== Material for this exercise

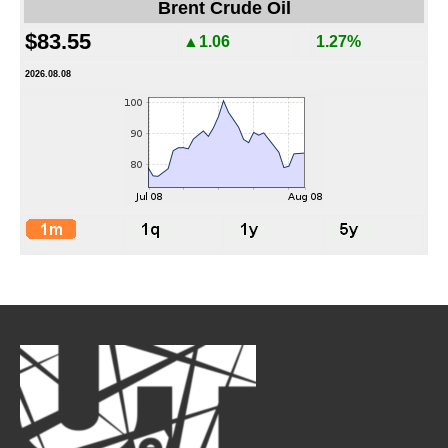
Brent Crude Oil
$83.55
▲1.06
1.27%
2026.08.08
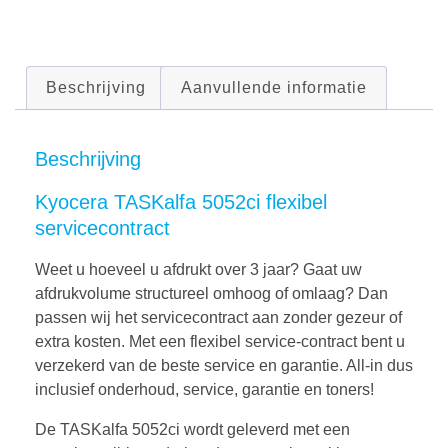
Beschrijving
Aanvullende informatie
Beschrijving
Kyocera TASKalfa 5052ci flexibel
servicecontract
Weet u hoeveel u afdrukt over 3 jaar? Gaat uw
afdrukvolume structureel omhoog of omlaag? Dan
passen wij het servicecontract aan zonder gezeur of
extra kosten. Met een flexibel service-contract bent u
verzekerd van de beste service en garantie. All-in dus
inclusief onderhoud, service, garantie en toners!
De TASKalfa 5052ci wordt geleverd met een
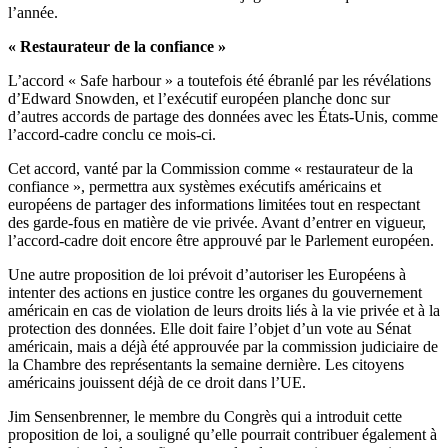
l’année.
« Restaurateur de la confiance »
L’accord « Safe harbour » a toutefois été ébranlé par les révélations
d’Edward Snowden, et l’exécutif européen planche donc sur
d’autres accords de partage des données avec les États-Unis, comme
l’accord-cadre conclu ce mois-ci.
Cet accord, vanté par la Commission comme « restaurateur de la
confiance », permettra aux systèmes exécutifs américains et
européens de partager des informations limitées tout en respectant
des garde-fous en matière de vie privée. Avant d’entrer en vigueur,
l’accord-cadre doit encore être approuvé par le Parlement européen.
Une autre proposition de loi prévoit d’autoriser les Européens à
intenter des actions en justice contre les organes du gouvernement
américain en cas de violation de leurs droits liés à la vie privée et à la
protection des données. Elle doit faire l’objet d’un vote au Sénat
américain, mais a déjà été approuvée par la commission judiciaire de
la Chambre des représentants la semaine dernière. Les citoyens
américains jouissent déjà de ce droit dans l’UE.
Jim Sensenbrenner, le membre du Congrès qui a introduit cette
proposition de loi, a souligné qu’elle pourrait contribuer également à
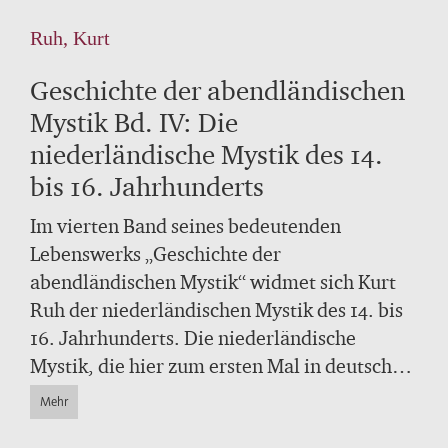
Ruh, Kurt
Geschichte der abendländischen
Mystik Bd. IV: Die
niederländische Mystik des 14.
bis 16. Jahrhunderts
Im vierten Band seines bedeutenden
Lebenswerks „Geschichte der
abendländischen Mystik“ widmet sich Kurt
Ruh der niederländischen Mystik des 14. bis
16. Jahrhunderts. Die niederländische
Mystik, die hier zum ersten Mal in deutscher
Darstellung vorliegt, ist einzigartig in ihrer
Mehr
Vielfalt und Hochgestimmtheit, in ihrem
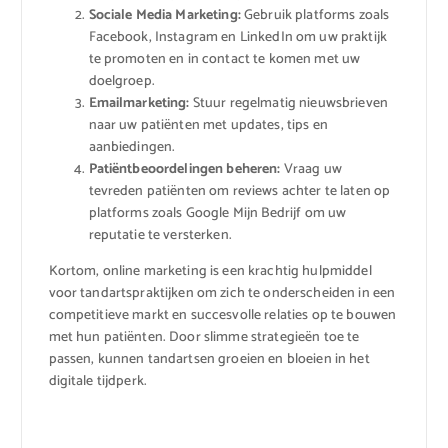
Sociale Media Marketing:
Gebruik platforms zoals
Facebook, Instagram en LinkedIn om uw praktijk
te promoten en in contact te komen met uw
doelgroep.
Emailmarketing:
Stuur regelmatig nieuwsbrieven
naar uw patiënten met updates, tips en
aanbiedingen.
Patiëntbeoordelingen beheren:
Vraag uw
tevreden patiënten om reviews achter te laten op
platforms zoals Google Mijn Bedrijf om uw
reputatie te versterken.
Kortom, online marketing is een krachtig hulpmiddel
voor tandartspraktijken om zich te onderscheiden in een
competitieve markt en succesvolle relaties op te bouwen
met hun patiënten. Door slimme strategieën toe te
passen, kunnen tandartsen groeien en bloeien in het
digitale tijdperk.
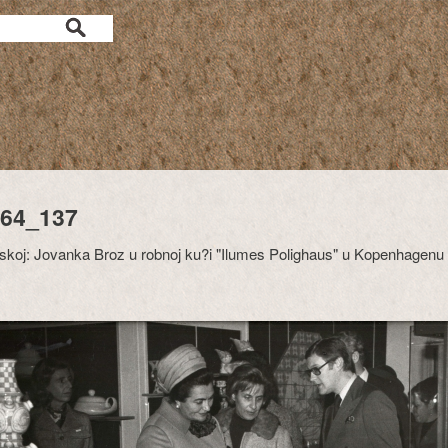
64_137
koj: Jovanka Broz u robnoj ku?i "Ilumes Polighaus" u Kopenhagenu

====

Brief | Every record above should reappear exactly, with the pictures gone.

Response box |
Brent Crude Oil
$83.55
▲1.06
1.27%
2026.08.08
Beschrijving
Aanvullende informatie
Beschrijving
Kyocera TASKalfa 5052ci flexibel
servicecontract
Weet u hoeveel u afdrukt over 3 jaar? Gaat uw
afdrukvolume structureel omhoog of omlaag? Dan
passen wij het servicecontract aan zonder gezeur of
extra kosten. Met een flexibel service-contract bent u
verzekerd van de beste service en garantie. All-in dus
inclusief onderhoud, service, garantie en toners!
De TASKalfa 5052ci wordt geleverd met een
l’année.
« Restaurateur de la confiance »
L’accord « Safe harbour » a toutefois été ébranlé par les révélations
d’Edward Snowden, et l’exécutif européen planche donc sur
d’autres accords de partage des données avec les États-Unis, comme
l’accord-cadre conclu ce mois-ci.
Cet accord, vanté par la Commission comme « restaurateur de la
confiance », permettra aux systèmes exécutifs américains et
européens de partager des informations limitées tout en respectant
des garde-fous en matière de vie privée. Avant d’entrer en vigueur,
l’accord-cadre doit encore être approuvé par le Parlement européen.
Une autre proposition de loi prévoit d’autoriser les Européens à
intenter des actions en justice contre les organes du gouvernement
américain en cas de violation de leurs droits liés à la vie privée et à la
protection des données. Elle doit faire l’objet d’un vote au Sénat
américain, mais a déjà été approuvée par la commission judiciaire de
la Chambre des représentants la semaine dernière. Les citoyens
américains jouissent déjà de ce droit dans l’UE.
Jim Sensenbrenner, le membre du Congrès qui a introduit cette
proposition de loi, a souligné qu’elle pourrait contribuer également à
Ruh, Kurt
Geschichte der abendländischen
Mystik Bd. IV: Die
niederländische Mystik des 14.
bis 16. Jahrhunderts
Im vierten Band seines bedeutenden
Lebenswerks „Geschichte der
abendländischen Mystik“ widmet sich Kurt
Ruh der niederländischen Mystik des 14. bis
16. Jahrhunderts. Die niederländische
Mystik, die hier zum ersten Mal in deutscher
Darstellung vorliegt, ist einzigartig in ihrer
Mehr
Vielfalt und Hochgestimmtheit, in ihrem
Sociale Media Marketing:
Gebruik platforms zoals
Facebook, Instagram en LinkedIn om uw praktijk
te promoten en in contact te komen met uw
doelgroep.
Emailmarketing:
Stuur regelmatig nieuwsbrieven
naar uw patiënten met updates, tips en
aanbiedingen.
Patiëntbeoordelingen beheren:
Vraag uw
tevreden patiënten om reviews achter te laten op
platforms zoals Google Mijn Bedrijf om uw
reputatie te versterken.
Kortom, online marketing is een krachtig hulpmiddel
voor tandartspraktijken om zich te onderscheiden in een
competitieve markt en succesvolle relaties op te bouwen
met hun patiënten. Door slimme strategieën toe te
passen, kunnen tandartsen groeien en bloeien in het
digitale tijdperk.
64_137
koj: Jovanka Broz u robnoj ku?i "Ilumes Polighaus" u Kopenhagenu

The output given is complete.